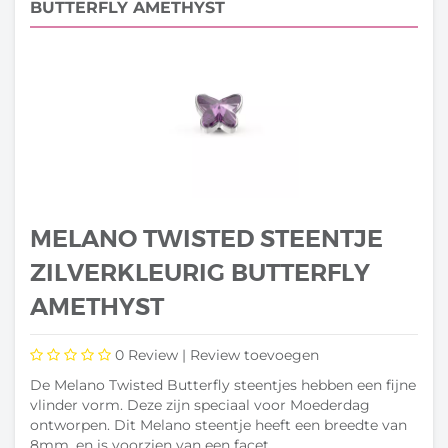
BUTTERFLY AMETHYST
MELANO TWISTED STEENTJE
ZILVERKLEURIG BUTTERFLY
AMETHYST
0
Review |
Review toevoegen
De Melano Twisted Butterfly steentjes hebben een fijne
vlinder vorm. Deze zijn speciaal voor Moederdag
ontworpen. Dit Melano steentje heeft een breedte van
8mm, en is voorzien van een facet...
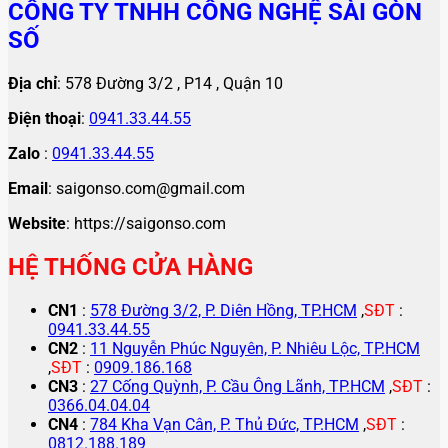
CÔNG TY TNHH CÔNG NGHỆ SÀI GÒN
SỐ
Địa chỉ
: 578 Đường 3/2 , P14 , Quận 10
Điện thoại
:
0941.33.44.55
Zalo
:
0941.33.44.55
Email
: saigonso.com@gmail.com
Website
: https://saigonso.com
HỆ THỐNG CỬA HÀNG
CN1
:
578 Đường 3/2, P. Diên Hồng, TP.HCM
,
SĐT
:
0941.33.44.55
CN2
:
11 Nguyễn Phúc Nguyên, P. Nhiêu Lộc, TP.HCM
,
SĐT
:
0909.186.168
CN3
:
27 Cống Quỳnh, P. Cầu Ông Lãnh, TP.HCM
,
SĐT
:
0366.04.04.04
CN4
:
784 Kha Vạn Cân, P. Thủ Đức, TP.HCM
,
SĐT
:
0812.188.189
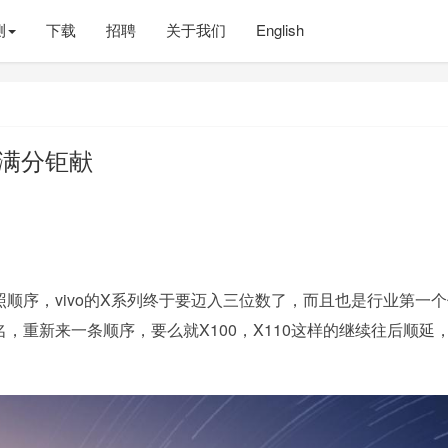
测
下载
招聘
关于我们
English
舰 满分钜献
照顺序，vivo的X系列终于要迈入三位数了，而且也是行业第一
名，重新来一条顺序，要么就X100，X110这样的继续往后顺延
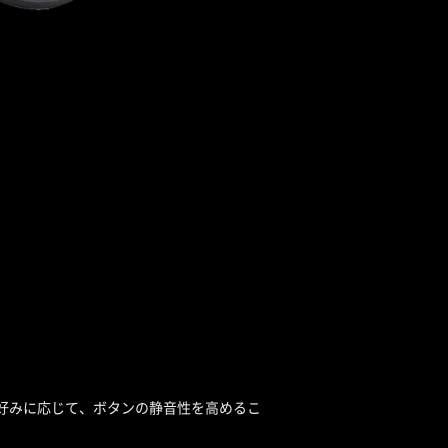
ーザーの好みに応じて、ボタンの静音性を高めるこ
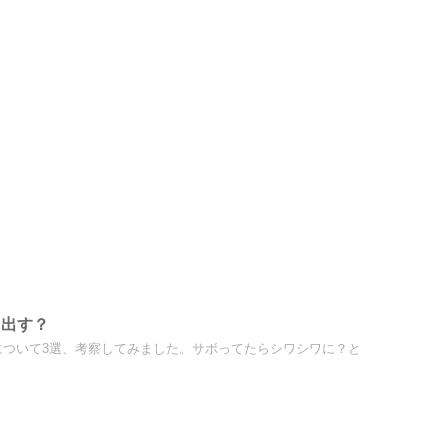
り出す？
ついて3選、考察してみました。サボってたらシワシワに？と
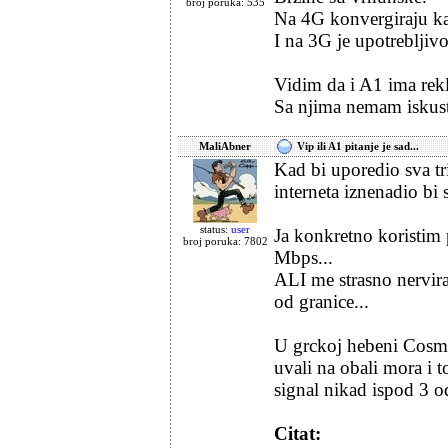
broj poruka: 535
Na 4G konvergiraju k
I na 3G je upotrebljivo
Vidim da i A1 ima rek
Sa njima nemam iskus
MaliAbner
Vip ili A1 pitanje je sad...
Kad bi uporedio sva tri
interneta iznenadio bi s
status:
user
Ja konkretno koristim
broj poruka: 7802
Mbps...
ALI me strasno nervi
od granice...
U grckoj hebeni Cosmo
uvali na obali mora i 
signal nikad ispod 3 o
Citat:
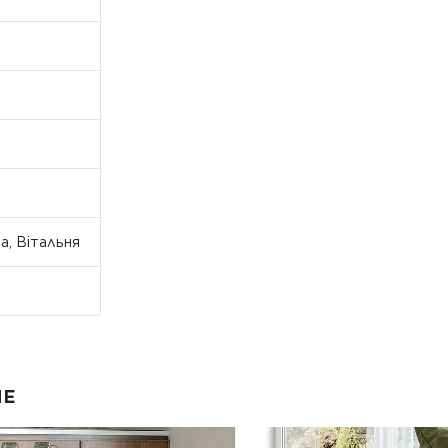
а, Вітальня
NE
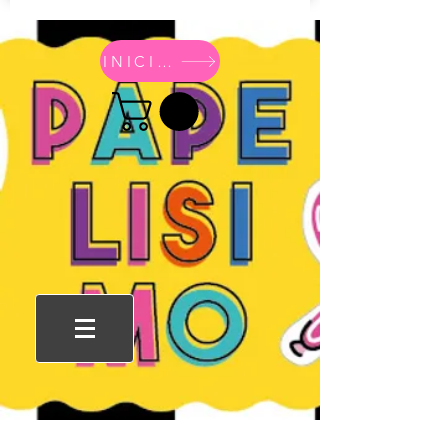
INICIO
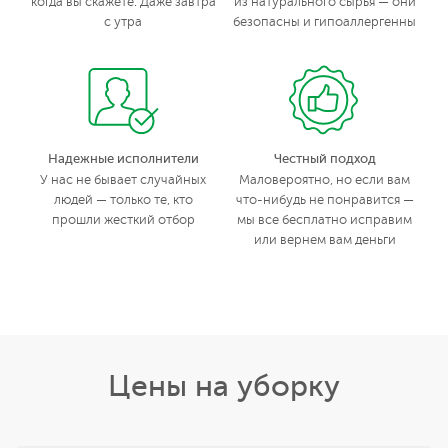
когда вы скажете. Даже завтра
из натурального сырья — они
с утра
безопасны и гипоаллергенны
Надежные исполнители
Честный подход
У нас не бывает случайных
Маловероятно, но если вам
людей — только те, кто
что-нибудь не понравится —
прошли жесткий отбор
мы все бесплатно исправим
или вернем вам деньги
Цены на уборку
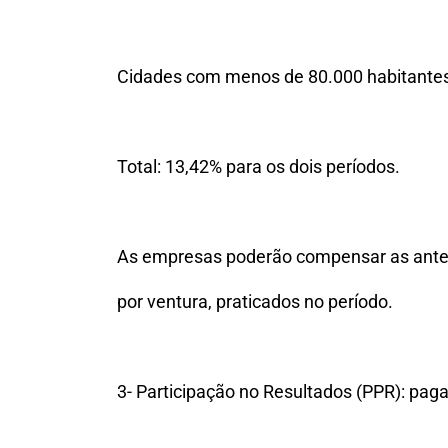
Cidades com menos de 80.000 habitantes
Total: 13,42% para os dois períodos.
As empresas poderão compensar as ante
por ventura, praticados no período.
3- Participação no Resultados (PPR): pag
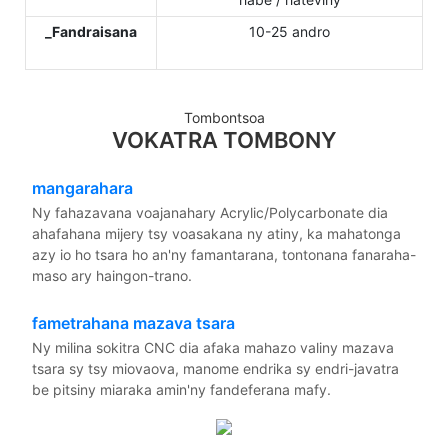
_Fandraisana
10-25 andro
Tombontsoa
VOKATRA TOMBONY
mangarahara
Ny fahazavana voajanahary Acrylic/Polycarbonate dia
ahafahana mijery tsy voasakana ny atiny, ka mahatonga
azy io ho tsara ho an'ny famantarana, tontonana fanaraha-
maso ary haingon-trano.
fametrahana mazava tsara
Ny milina sokitra CNC dia afaka mahazo valiny mazava
tsara sy tsy miovaova, manome endrika sy endri-javatra
be pitsiny miaraka amin'ny fandeferana mafy.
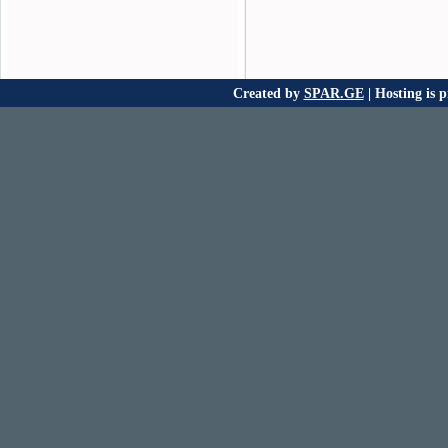
Created by
SPAR.GE
| Hosting is 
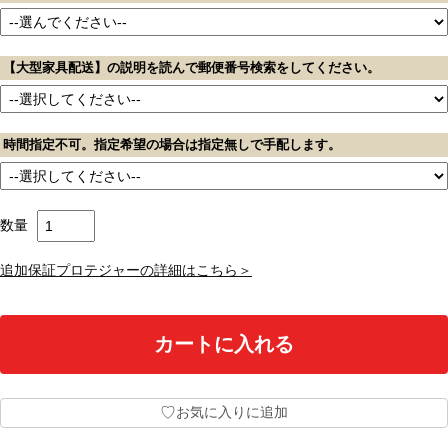
【大型家具配送】の説明を読んで郵便番号検索をしてください。
時間指定不可。指定希望の場合は指定無しで手配します。
数量
追加保証プロテジャーの詳細はこちら＞
♡
お気に入りに追加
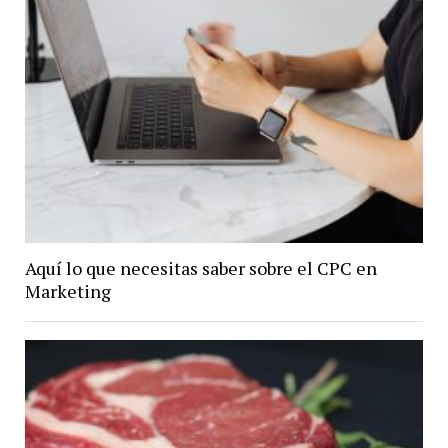
Aquí lo que necesitas saber sobre el CPC en
Marketing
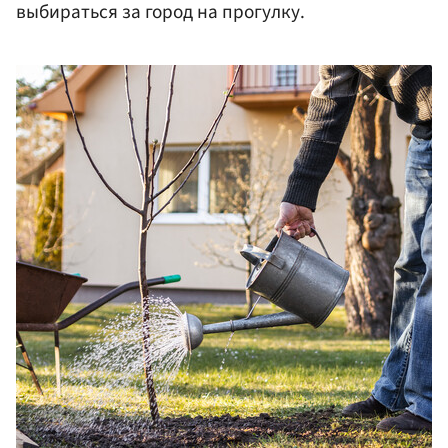
выбираться за город на прогулку.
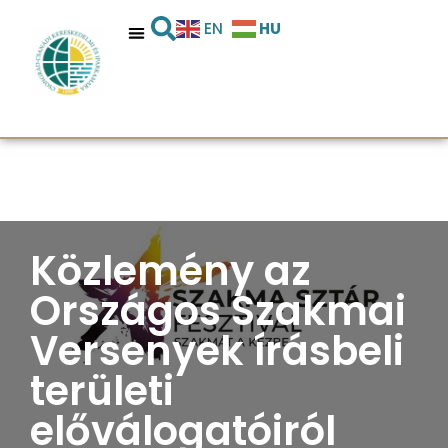
HU
EN
Közlemény az
Országos Szakmai
Versenyek írásbeli
területi
előválogatóiról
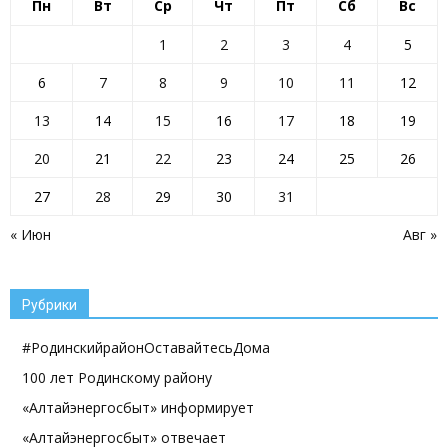
Пн
Вт
Ср
Чт
Пт
Сб
Вс
1
2
3
4
5
6
7
8
9
10
11
12
13
14
15
16
17
18
19
20
21
22
23
24
25
26
27
28
29
30
31
« Июн
Авг »
Рубрики
#РодинскийрайонОставайтесьДома
100 лет Родинскому району
«Алтайэнергосбыт» информирует
«Алтайэнергосбыт» отвечает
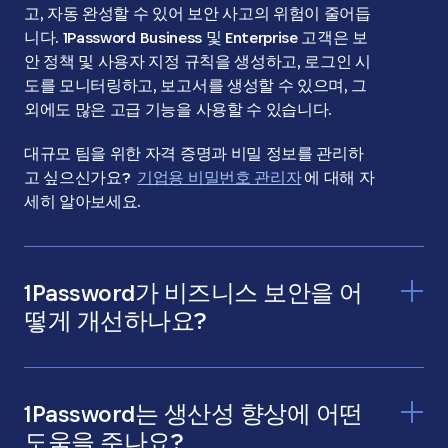
고, 자동 완성할 수 있어 보안 사고의 위험이 줄어듭
니다. 1Password Business 및 Enterprise 고객은 보
안 정책 및 사용자 지정 규칙을 생성하고, 로그인 시
도를 모니터링하고, 보고서를 생성할 수 있으며, 그
외에도 많은 고급 기능을 사용할 수 있습니다.
대규모 팀을 위한 자격 증명과 비밀 정보를 관리하
고 싶으신가요?
기업용 비밀번호 관리자
에 대해 자
세히 알아보세요.
1Password가 비즈니스 보안을 어
떻게 개선하나요?
1Password는 생산성 향상에 어떤
도움을 주나요?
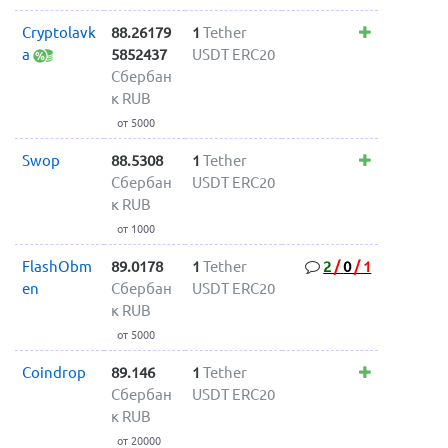
Cryptolavk
88.26179
1
Tether
a
5852437
USDT ERC20
Сбербан
к RUB
от 5000
Swop
88.5308
1
Tether
Сбербан
USDT ERC20
к RUB
от 1000
FlashObm
89.0178
1
Tether
2
/
0
/
1
en
Сбербан
USDT ERC20
к RUB
от 5000
Coindrop
89.146
1
Tether
Сбербан
USDT ERC20
к RUB
от 20000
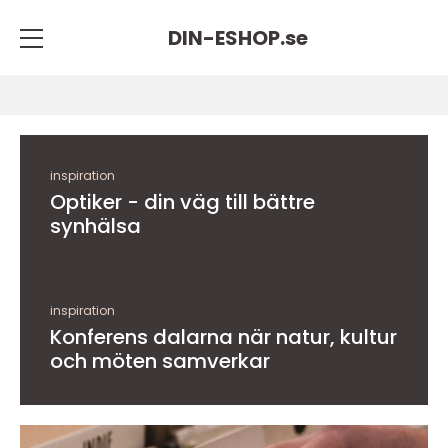
DIN-ESHOP.
se
inspiration
Optiker - din väg till bättre
synhälsa
inspiration
Konferens dalarna när natur, kultur
och möten samverkar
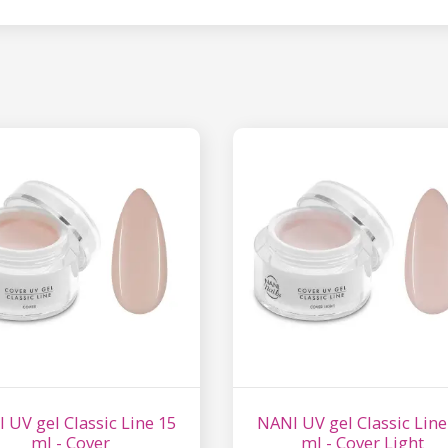
Έκπτωση
Εγγραφείτε στο newsl
κερδίστε έκπτωση 15
σας αγορ
Εγγραφείτε και κερδ
Η ηλεκτρονική σας διεύθυνση
εμάς.
Συγκατάθεση για την 
δεδομένων προσωπικο
 UV gel Classic Line 15
NANI UV gel Classic Line
ml - Cover
ml - Cover Light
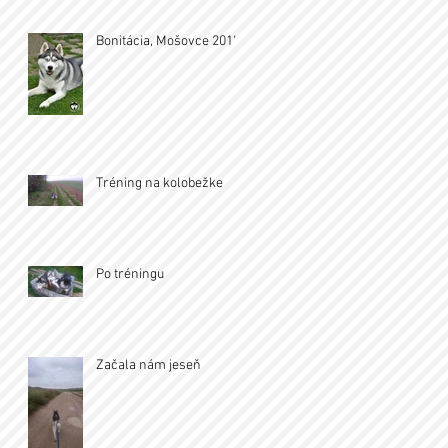
Bonitácia, Mošovce 2017
Tréning na kolobežke
Po tréningu
Začala nám jeseň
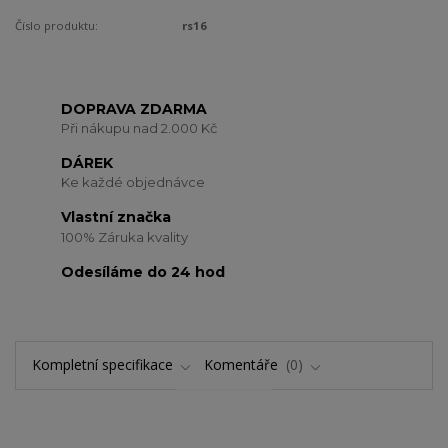
Číslo produktu:
rs16
DOPRAVA ZDARMA
Při nákupu nad 2.000 Kč
DÁREK
Ke každé objednávce
Vlastní značka
100% Záruka kvality
Odesíláme do 24 hod
Kompletní specifikace
Komentáře
0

Work to complete
Write out the lines from the start of the material to the line with "vlinder vorm. Deze", inclusive and exactly. Skip the pictures.

Answer section
BUTTERFLY AMETHYST
MELANO TWISTED STEENTJE
ZILVERKLEURIG BUTTERFLY
AMETHYST
0
Review |
Review toevoegen
De Melano Twisted Butterfly steentjes hebben een fijne
vlinder vorm. Deze zijn speciaal voor Moederdag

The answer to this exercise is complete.